Denying knowledge of the TREDs is problematic for the DA and, of course, Cropley. Rackauckas has sent Baytieh on public relations missions to strenuously deny all OCDA culpability in the snitch scandal and to attack critics like Sanders and Erwin Chemerinsky, the founding dean of UC Irvine’s School of Law. Bogardus appeared formally as an OCDA representative in Dekraai where the deputies lied about the existence of TREDs. With Goethals observing, Baytieh and Bogardus remained silent when colleagues Dan Wagner and Howard Gundy mocked Sanders as a nut case who’d concocted a jailhouse snitch scandal that was nothing more than a wild conspiracy theory.

Who else remained noticeably silent after it was clear that Seth Tunstall and Ben Garcia, two of the key deputies running the jailhouse informant program, committed perjury as Goethals detailed: Cropley, who sat in the front row behind his prosecutorial pals as the scandal unfolded.

(Rackauckas, Hutchens and Cropley—all well-paid government employees sworn to public service as a top priority—have refused to punish the offending officers.)

In the past, law enforcement officials here have misled the appellate court by taking advantage of the unwritten presumption that cops don’t lie, but based on their keen questions at this week’s Dekraai hearing, the justices seem alert to potential trickery.

Presiding Justice O’Leary, for example, observed it’s puzzling that OCDA officials benefited for years from the sheriff’s jailhouse informant program and simultaneously claim to be clueless about how they got so lucky.

Justice Richard Fybel rejected Cropley’s contention that Goethals’ recusal order was a knee-jerk emotional response rather than a legally reasonable conclusion that Rackauckas’ office has proven it can’t be independent from cheating law enforcement partners inside the sheriff’s department.

Fybel also asked the most penetratingly insightful question of the hearing: If sheriff’s deputies “deceived” prosecutors, too, where is the evidence that OCDA pressed them for the TREDs when they realized they’d been duped?

“I didn’t see any evidence in the record that the DA’s office ever asked the sheriff’s department for the documents,” the justice added.

Cropley stuck to his false narrative, responding, “It’s difficult to ask for something of which you had no knowledge of.”

He insisted the recusal was unfair to Rackauckas’ office because “the DA is now in the best position to insure compliance” with Goethals’ court orders.

On the other hand, Deputy Public Defender Scott Van Camp told the appellate panel that the prosecutor’s office “showed it would do nothing” in response to cheating deputies.


The underlying notion of Fybel’s question annihilates the presentation that OCDA officials have aggressively obeyed ethical rules.

As recently as a Sept. 22 hearing in Orange County’s central justice center, a stunned Goethals asked government officials why they continue to disobey his January 2013 discovery order in Dekraai.

“When should I expect full compliance with my lawful orders?” the judge asked. “Three and a half years isn’t enough time?”

Deputy DA Wagner, the lead Dekraai prosecutor, and Elizabeth Pejeau, a deputy county counsel representing Sheriff Hutchens, hemmed and hawed.

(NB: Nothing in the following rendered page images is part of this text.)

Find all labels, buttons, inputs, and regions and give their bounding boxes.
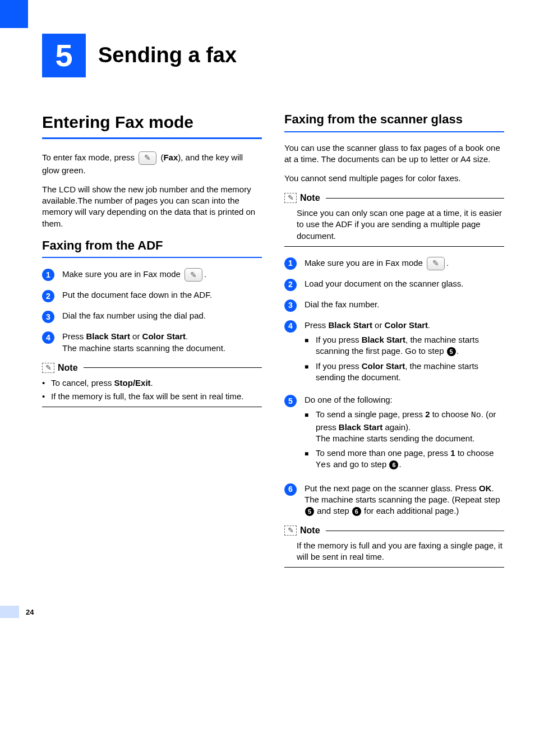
sub-bullet: If you press Color Start, the machine st… xyxy=(305,361,504,384)
step-number-icon: 2 xyxy=(284,279,297,291)
adf-step-3: 3 Dial the fax number using the dial pad… xyxy=(42,310,262,323)
intro-paragraph-2: The LCD will show the new job number and… xyxy=(42,184,262,229)
step-number-icon: 4 xyxy=(42,331,54,344)
text: . xyxy=(456,346,459,356)
step-number-icon: 4 xyxy=(284,320,297,333)
step-ref-icon: 5 xyxy=(305,507,314,516)
fax-button-icon: ✎ xyxy=(139,151,156,165)
note-close-line xyxy=(284,246,504,247)
page-content: 5 Sending a fax Entering Fax mode To ent… xyxy=(0,0,535,640)
step-text: Dial the fax number using the dial pad. xyxy=(62,310,262,321)
note-header: ✎ Note xyxy=(284,524,504,537)
step-text: Put the document face down in the ADF. xyxy=(62,289,262,301)
step-text: Make sure you are in Fax mode ✎. xyxy=(305,257,504,270)
note-label: Note xyxy=(300,524,320,537)
text: To enter fax mode, press xyxy=(42,152,137,162)
text: To send more than one page, press xyxy=(316,448,450,458)
text: To cancel, press xyxy=(51,378,114,388)
text: The machine starts scanning the page. (R… xyxy=(305,495,500,504)
left-column: Entering Fax mode To enter fax mode, pre… xyxy=(42,111,262,578)
key-1-label: 1 xyxy=(450,448,455,458)
lcd-yes-label: Yes xyxy=(316,460,331,470)
step-number-icon: 3 xyxy=(42,311,54,323)
text: . xyxy=(399,459,401,469)
step-number-icon: 1 xyxy=(284,257,297,270)
step-text: Do one of the following: To send a singl… xyxy=(305,394,504,475)
text: . xyxy=(446,258,449,268)
adf-step-4: 4 Press Black Start or Color Start. The … xyxy=(42,331,262,354)
step-text: Make sure you are in Fax mode ✎. xyxy=(62,268,262,282)
text: to choose xyxy=(455,448,494,458)
step-text: Press Black Start or Color Start. The ma… xyxy=(62,331,262,354)
step-number-icon: 5 xyxy=(284,395,297,407)
text: and step xyxy=(315,506,352,515)
text: The machine starts sending the document. xyxy=(316,434,475,443)
note-item: If the memory is full, the fax will be s… xyxy=(42,391,262,402)
text: Make sure you are in Fax mode xyxy=(62,269,183,279)
sub-bullet: If you press Black Start, the machine st… xyxy=(305,334,504,357)
step-number-icon: 2 xyxy=(42,290,54,302)
ok-label: OK xyxy=(479,483,492,493)
fax-label: Fax xyxy=(163,152,178,162)
note-label: Note xyxy=(300,192,320,204)
footer-tab-decoration xyxy=(0,606,19,618)
note-header: ✎ Note xyxy=(284,192,504,204)
section-heading-entering-fax-mode: Entering Fax mode xyxy=(42,111,262,139)
note-close-line xyxy=(284,567,504,568)
intro-paragraph-1: To enter fax mode, press ✎ (Fax), and th… xyxy=(42,151,262,176)
note-item: To cancel, press Stop/Exit. xyxy=(42,377,262,389)
right-column: Faxing from the scanner glass You can us… xyxy=(284,111,504,578)
note-line xyxy=(326,198,504,199)
note-line xyxy=(84,367,262,368)
step-ref-icon: 6 xyxy=(352,507,361,516)
text: for each additional page.) xyxy=(362,506,459,515)
lcd-no-label: No xyxy=(471,411,481,420)
text: or xyxy=(130,331,142,341)
scanner-paragraph-2: You cannot send multiple pages for color… xyxy=(284,173,504,184)
subsection-heading-adf: Faxing from the ADF xyxy=(42,237,262,259)
black-start-label: Black Start xyxy=(86,331,130,341)
text: . xyxy=(151,378,153,388)
text: . xyxy=(204,269,206,279)
text: to choose xyxy=(430,409,471,419)
scanner-step-2: 2 Load your document on the scanner glas… xyxy=(284,278,504,291)
page-footer: 24 xyxy=(42,606,504,618)
note-header: ✎ Note xyxy=(42,362,262,374)
note-line xyxy=(326,531,504,531)
scanner-step-3: 3 Dial the fax number. xyxy=(284,299,504,312)
scanner-step-4: 4 Press Black Start or Color Start. If y… xyxy=(284,320,504,386)
text: The machine starts scanning the document… xyxy=(62,343,225,353)
black-start-label: Black Start xyxy=(339,422,382,432)
color-start-label: Color Start xyxy=(142,331,186,341)
scanner-step-1: 1 Make sure you are in Fax mode ✎. xyxy=(284,257,504,270)
text: If you press xyxy=(316,335,362,344)
note-icon: ✎ xyxy=(284,193,297,203)
text: or xyxy=(372,320,385,330)
text: To send a single page, press xyxy=(316,409,425,419)
adf-step-2: 2 Put the document face down in the ADF. xyxy=(42,289,262,302)
text: Put the next page on the scanner glass. … xyxy=(305,483,479,493)
scanner-step-5: 5 Do one of the following: To send a sin… xyxy=(284,394,504,475)
chapter-header: 5 Sending a fax xyxy=(42,34,504,77)
scanner-paragraph-1: You can use the scanner glass to fax pag… xyxy=(284,142,504,165)
chapter-title: Sending a fax xyxy=(98,41,237,70)
step-ref-icon: 5 xyxy=(447,347,456,356)
black-start-label: Black Start xyxy=(362,335,405,344)
step-text: Load your document on the scanner glass. xyxy=(305,278,504,289)
scanner-step-6: 6 Put the next page on the scanner glass… xyxy=(284,483,504,517)
sub-bullet: To send more than one page, press 1 to c… xyxy=(305,448,504,472)
step-number-icon: 6 xyxy=(284,483,297,496)
step-ref-icon: 6 xyxy=(389,460,398,469)
note-label: Note xyxy=(58,362,78,374)
text: Do one of the following: xyxy=(305,395,393,404)
color-start-label: Color Start xyxy=(385,320,428,330)
step-number-icon: 1 xyxy=(42,269,54,281)
color-start-label: Color Start xyxy=(362,361,405,371)
text: Press xyxy=(305,320,329,330)
adf-step-1: 1 Make sure you are in Fax mode ✎. xyxy=(42,268,262,282)
chapter-number: 5 xyxy=(42,34,86,77)
text: and go to step xyxy=(331,459,389,469)
step-text: Put the next page on the scanner glass. … xyxy=(305,483,504,517)
note-icon: ✎ xyxy=(284,525,297,536)
step-number-icon: 3 xyxy=(284,299,297,312)
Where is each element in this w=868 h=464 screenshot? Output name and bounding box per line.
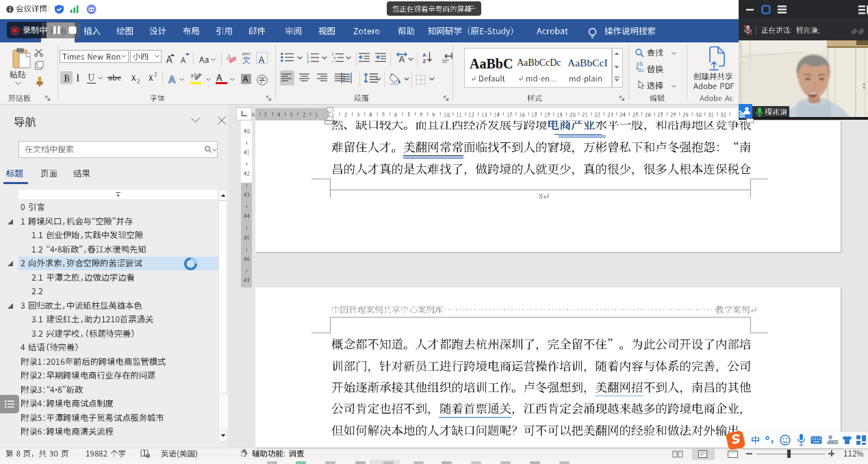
svg-text:A: A [168, 74, 175, 85]
svg-text:i: i [332, 60, 333, 64]
svg-text:a: a [334, 55, 336, 60]
svg-text:A: A [398, 54, 405, 64]
svg-text:A: A [422, 52, 426, 58]
svg-text:Z: Z [423, 58, 426, 64]
svg-text:3: 3 [307, 60, 309, 64]
svg-text:37: 37 [833, 440, 837, 444]
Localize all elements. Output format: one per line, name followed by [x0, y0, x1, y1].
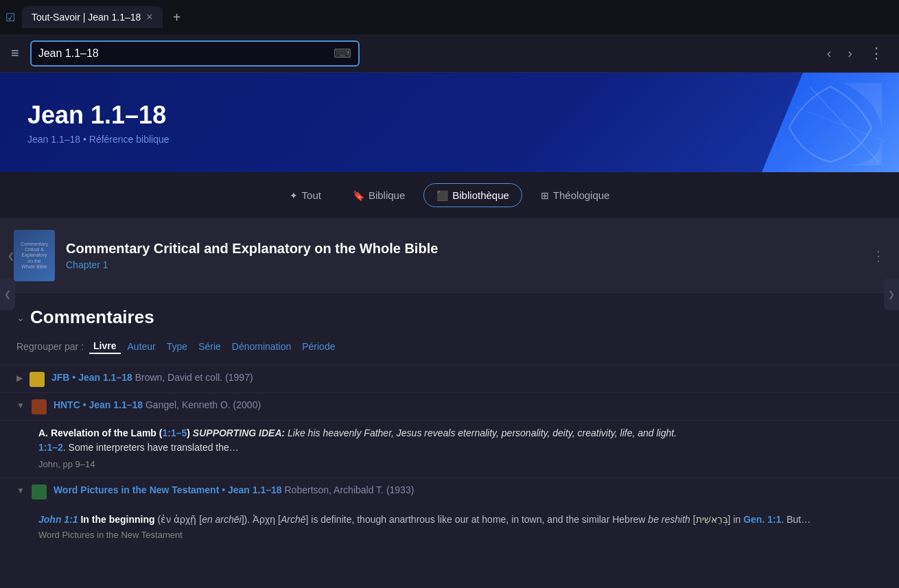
bookmark-icon: 🔖	[353, 190, 364, 201]
entry-jfb: ▶ JFB • Jean 1.1–18 Brown, David et coll…	[0, 365, 899, 392]
filter-tabs-row: ✦ Tout 🔖 Biblique ⬛ Bibliothèque ⊞ Théol…	[0, 172, 899, 219]
library-icon: ⬛	[436, 190, 448, 201]
search-input[interactable]	[38, 47, 328, 60]
toolbar-more-button[interactable]: ⋮	[865, 42, 888, 65]
filter-tout-label: Tout	[302, 189, 321, 201]
grid-icon: ⊞	[541, 190, 549, 201]
gen-ref[interactable]: Gen. 1:1	[743, 514, 781, 525]
filter-bibliotheque-label: Bibliothèque	[452, 189, 509, 201]
wp-content-text: John 1:1 In the beginning (ἐν ἀρχῇ [en a…	[38, 512, 883, 527]
hntc-text: HNTC • Jean 1.1–18 Gangel, Kenneth O. (2…	[54, 399, 883, 412]
sparkle-icon: ✦	[290, 190, 298, 201]
jfb-meta: Brown, David et coll. (1997)	[135, 372, 253, 383]
svg-line-1	[796, 107, 885, 141]
commentaires-header: ⌄ Commentaires	[0, 293, 899, 333]
tab-close-button[interactable]: ×	[146, 12, 152, 23]
tab-bar: ☑ Tout-Savoir | Jean 1.1–18 × +	[0, 0, 899, 34]
wp-text: Word Pictures in the New Testament • Jea…	[54, 484, 883, 497]
groupby-label: Regrouper par :	[16, 341, 84, 352]
new-tab-button[interactable]: +	[167, 7, 187, 27]
hero-breadcrumb-ref[interactable]: Jean 1.1–18	[27, 134, 80, 145]
hero-breadcrumb-label: Référence biblique	[89, 134, 170, 145]
hntc-icon	[32, 399, 47, 414]
back-button[interactable]: ‹	[823, 43, 836, 64]
wp-icon	[32, 484, 47, 499]
wp-toggle[interactable]: ▼	[16, 486, 25, 495]
entry-word-pictures: ▼ Word Pictures in the New Testament • J…	[0, 478, 899, 505]
main-content: ❮ CommentaryCritical &Explanatoryon theW…	[0, 219, 899, 588]
hero-banner: Jean 1.1–18 Jean 1.1–18 • Référence bibl…	[0, 73, 899, 172]
search-box[interactable]: ⌨	[30, 40, 360, 67]
right-edge-button[interactable]: ❯	[884, 279, 899, 310]
book-more-button[interactable]: ⋮	[872, 248, 885, 264]
menu-button[interactable]: ≡	[11, 45, 19, 61]
jfb-text: JFB • Jean 1.1–18 Brown, David et coll. …	[51, 371, 883, 385]
hntc-title-link[interactable]: HNTC • Jean 1.1–18	[54, 399, 143, 410]
hntc-content: A. Revelation of the Lamb (1:1–5) SUPPOR…	[0, 420, 899, 478]
groupby-serie[interactable]: Série	[194, 340, 225, 353]
hntc-ref-1[interactable]: 1:1–5	[162, 427, 187, 438]
tab-title: Tout-Savoir | Jean 1.1–18	[32, 12, 141, 23]
book-subtitle: Chapter 1	[66, 259, 861, 270]
hero-deco-svg	[775, 80, 892, 169]
hero-title: Jean 1.1–18	[27, 101, 170, 130]
commentaires-toggle[interactable]: ⌄	[16, 312, 25, 323]
jfb-title-link[interactable]: JFB • Jean 1.1–18	[51, 372, 132, 383]
wp-content: John 1:1 In the beginning (ἐν ἀρχῇ [en a…	[0, 505, 899, 548]
hntc-content-text: A. Revelation of the Lamb (1:1–5) SUPPOR…	[38, 426, 883, 455]
book-title: Commentary Critical and Explanatory on t…	[66, 241, 861, 257]
forward-button[interactable]: ›	[843, 43, 856, 64]
left-edge-button[interactable]: ❮	[0, 279, 15, 310]
filter-tab-bibliotheque[interactable]: ⬛ Bibliothèque	[423, 183, 522, 207]
jfb-icon	[30, 372, 45, 387]
book-thumbnail: CommentaryCritical &Explanatoryon theWho…	[14, 230, 55, 281]
keyboard-icon: ⌨	[334, 46, 351, 61]
filter-biblique-label: Biblique	[369, 189, 405, 201]
hntc-meta: Gangel, Kenneth O. (2000)	[145, 399, 261, 410]
book-info: Commentary Critical and Explanatory on t…	[66, 241, 861, 270]
wp-meta: Robertson, Archibald T. (1933)	[285, 484, 415, 495]
hntc-ref-2[interactable]: 1:1–2	[38, 442, 63, 453]
filter-tab-theologique[interactable]: ⊞ Théologique	[528, 183, 623, 207]
hero-subtitle: Jean 1.1–18 • Référence biblique	[27, 134, 170, 145]
groupby-row: Regrouper par : Livre Auteur Type Série …	[0, 333, 899, 365]
filter-tab-tout[interactable]: ✦ Tout	[277, 183, 334, 207]
filter-tab-biblique[interactable]: 🔖 Biblique	[340, 183, 418, 207]
entry-hntc: ▼ HNTC • Jean 1.1–18 Gangel, Kenneth O. …	[0, 392, 899, 420]
wp-source-label: Word Pictures in the New Testament	[38, 530, 883, 540]
groupby-periode[interactable]: Période	[298, 340, 339, 353]
commentaires-title: Commentaires	[30, 307, 154, 328]
wp-verse-ref[interactable]: John 1:1	[38, 514, 78, 525]
wp-title-link[interactable]: Word Pictures in the New Testament • Jea…	[54, 484, 282, 495]
active-tab[interactable]: Tout-Savoir | Jean 1.1–18 ×	[22, 6, 163, 28]
groupby-denomination[interactable]: Dénomination	[228, 340, 295, 353]
filter-theologique-label: Théologique	[553, 189, 610, 201]
hero-breadcrumb-dot: •	[83, 134, 86, 145]
hero-decoration	[762, 73, 899, 172]
groupby-type[interactable]: Type	[163, 340, 191, 353]
hntc-toggle[interactable]: ▼	[16, 401, 25, 410]
jfb-toggle[interactable]: ▶	[16, 373, 23, 383]
groupby-auteur[interactable]: Auteur	[124, 340, 160, 353]
tab-checkbox-icon: ☑	[5, 11, 15, 24]
toolbar: ≡ ⌨ ‹ › ⋮	[0, 34, 899, 73]
book-card-toggle[interactable]: ❮	[5, 250, 16, 261]
book-card: ❮ CommentaryCritical &Explanatoryon theW…	[0, 219, 899, 293]
hntc-page-info: John, pp 9–14	[38, 459, 883, 469]
groupby-livre[interactable]: Livre	[89, 339, 120, 354]
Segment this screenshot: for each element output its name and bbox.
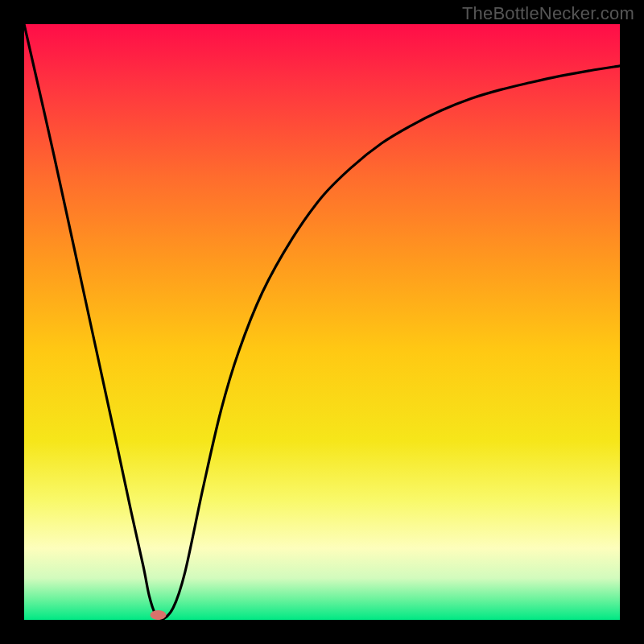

Both admitted additional records hidden from Sanders would be forthcoming but didn’t give themselves a deadline as they continue to demand that the state execute the defendant. Goethals scheduled a follow-up hearing for next week.

Meanwhile, the appellate justices will determine within 90 days if Goethals’ recusal order was legally permissible and, if so, the AG’s office then must take over prosecution duties during the penalty phase of Dekraai.